How We "Found" A Client an Additional $44,000/year: Social Security Dependent Benefits
We talk to our clients a lot about Social Security, with topics ranging from reassurance that the system will continue to exist (it will, though younger clients might see a reduction in currently stated benefits) , to when to claim benefits in order to optimize the lifetime amount the client household receives from the program.
The easiest way to maximize your benefit is to wait to claim it: while people can claim Social Security as early as age 62, doing so results in a pretty significant reduction to the amount they can receive at their Full Retirement Age (FRA; the age at which someone becomes entitled to full benefits. For people born between 1943 and 1954, FRA is age 66.). And each year you wait to claim your benefit between your FRA and age 70, your benefit goes up by 8%.
There are other ways to increase how much a family might receive from Social Security, based mainly on the ability to claim benefits based on the work record of another person. The two most common examples are spousal benefits and survivor benefits. With the former, a spouse may be entitled to up to 50% of a primary worker’s Full Retirement Age benefit. With the latter, widows or widowers may be entitled to up to 100% of a primary worker’s benefit.
But few people realize that Social Security will also pay benefits to dependent children, as well as spouses who are caring for those children. To qualify, children need to be unmarried and under the age of 18 (or 19 if they are still full-time high school students). Disabled children over the age of 18 may qualify if the disability occurred before their 22nd birthday. As people are having children later and later in life, either naturally or through adoption, Social Security benefits for dependent children are becoming more and more prevalent.[i]

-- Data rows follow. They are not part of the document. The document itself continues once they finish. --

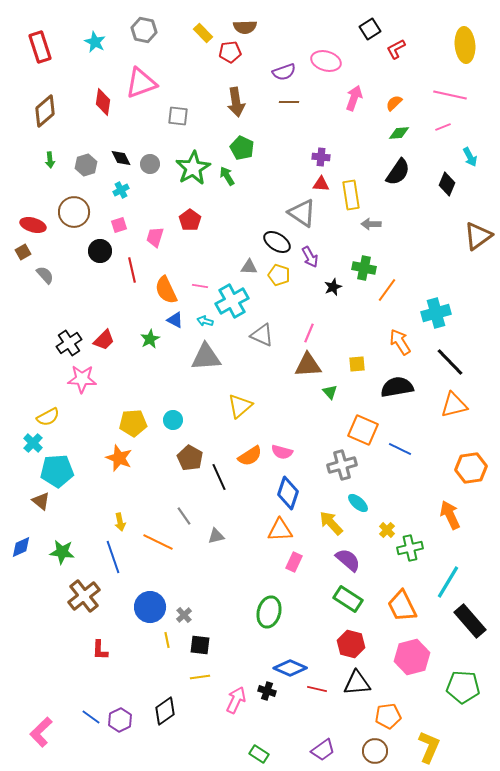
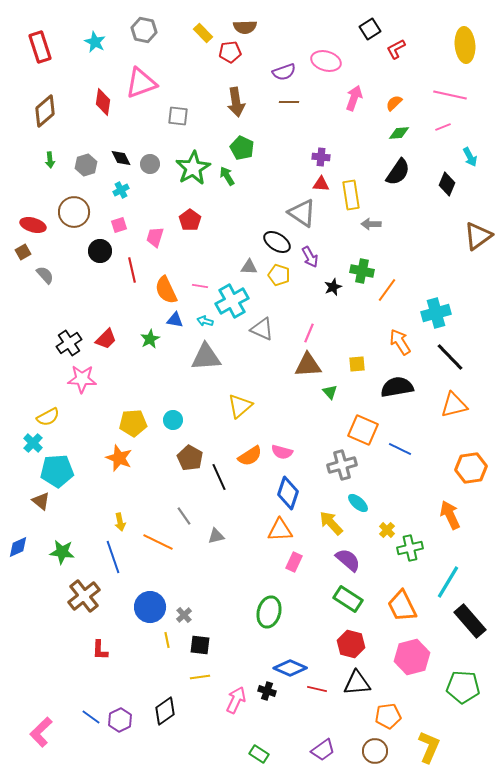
green cross at (364, 268): moved 2 px left, 3 px down
blue triangle at (175, 320): rotated 18 degrees counterclockwise
gray triangle at (262, 335): moved 6 px up
red trapezoid at (104, 340): moved 2 px right, 1 px up
black line at (450, 362): moved 5 px up
blue diamond at (21, 547): moved 3 px left
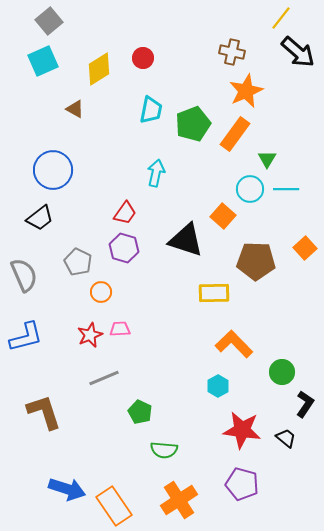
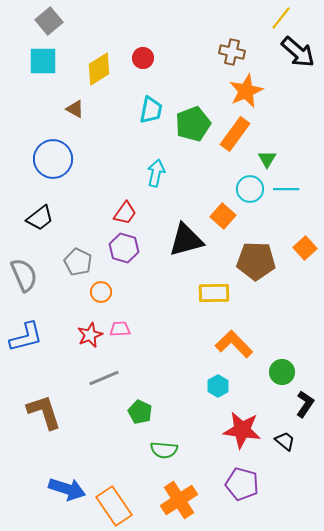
cyan square at (43, 61): rotated 24 degrees clockwise
blue circle at (53, 170): moved 11 px up
black triangle at (186, 240): rotated 33 degrees counterclockwise
black trapezoid at (286, 438): moved 1 px left, 3 px down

Each qualified child is eligible for up to 50% of the primary worker’s full retirement benefit amount. A spouse caring for qualified children can also receive a 50% benefit until the children reach age 16, without any penalty for claiming early.[ii] In order for these benefits to kick in, however, the primary worker must have filed for benefits.
So how does this work in practice? One of our clients is in his mid-60s, and he and his wife have two adopted two children (ages 14 and 9). The husband is approaching his 66th birthday, when he will reach Full Retirement Age. He is still working and plans on doing so until age 70, so the idea of claiming Social Security before then never entered his mind.

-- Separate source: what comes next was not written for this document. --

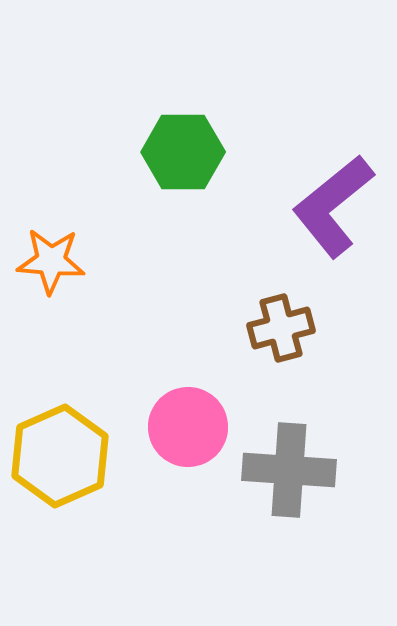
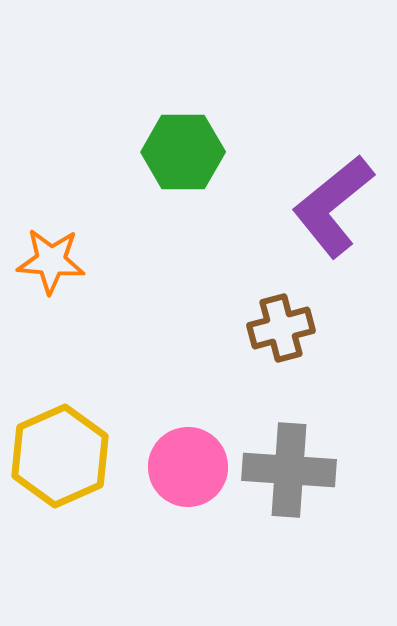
pink circle: moved 40 px down
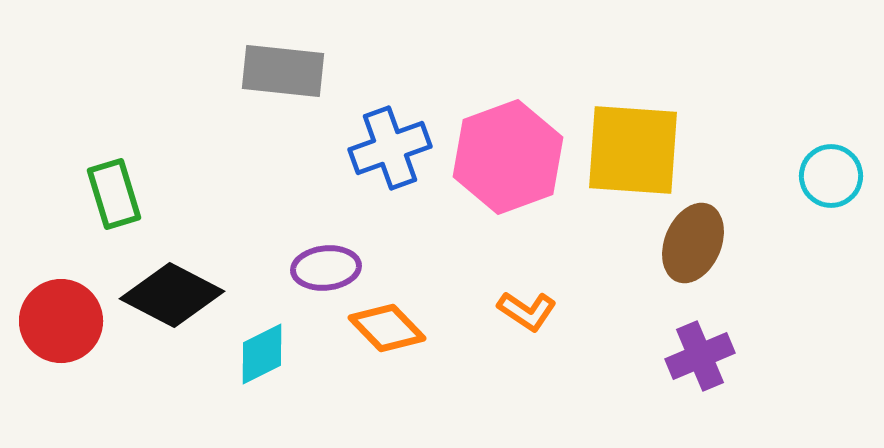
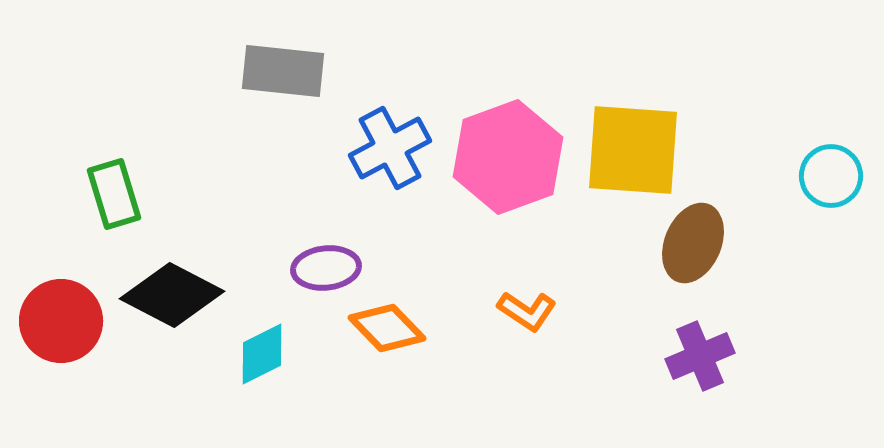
blue cross: rotated 8 degrees counterclockwise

But a feature of Social Security allows someone at Full Retirement Age (the husband, in this case) to file for benefits and then suspend any receipt of those benefits. This accomplishes two things: first, it allows his wife and children to claim their dependent benefits. And second, by suspending receipt of his own benefits, the husband allows his benefit to grow 8%/year until his age 70.
In this case, the husband’s benefit at Full Retirement Age was $2,456/month. Assuming that his wife doesn’t work, she and both children would be eligible for a benefit of $1,228/month, for a combined $44,208/year, until the oldest child reaches age 18 in 4 years. And even if his wife does work and earns so much as to have her dependent benefit reduced to zero, the children’s combined benefit would amount to a little over $29,000/year. What’s more, those benefits will receive cost of living adjustments each year, just like the benefits of any other Social Security recipient. “Found” money like this is the sort of thing that can help tip the scales of a financial plan from not working to succeeding with flying colors.
This kind of “outside the box” thinking is par for the course for clients at Woodward Financial Advisors, where we combine a comprehensive approach to financial planning with ongoing investment management. If you have questions about your own Social Security situation, please to let us know!
[i] Something to keep in mind is that the Simpson/Bowles National Commission on Fiscal Responsibility and Reform has called for the elimination of the Social Security provision that pays benefits to minors with older parents. Stay tuned…
[ii] If the spouse works and is under Full Retirement Age, their Social Security benefit will be subject to the earnings test, where $1 of benefit payments are deducted for every $2 they earn above the annual limit. For 2013, the annual limit is $15,120.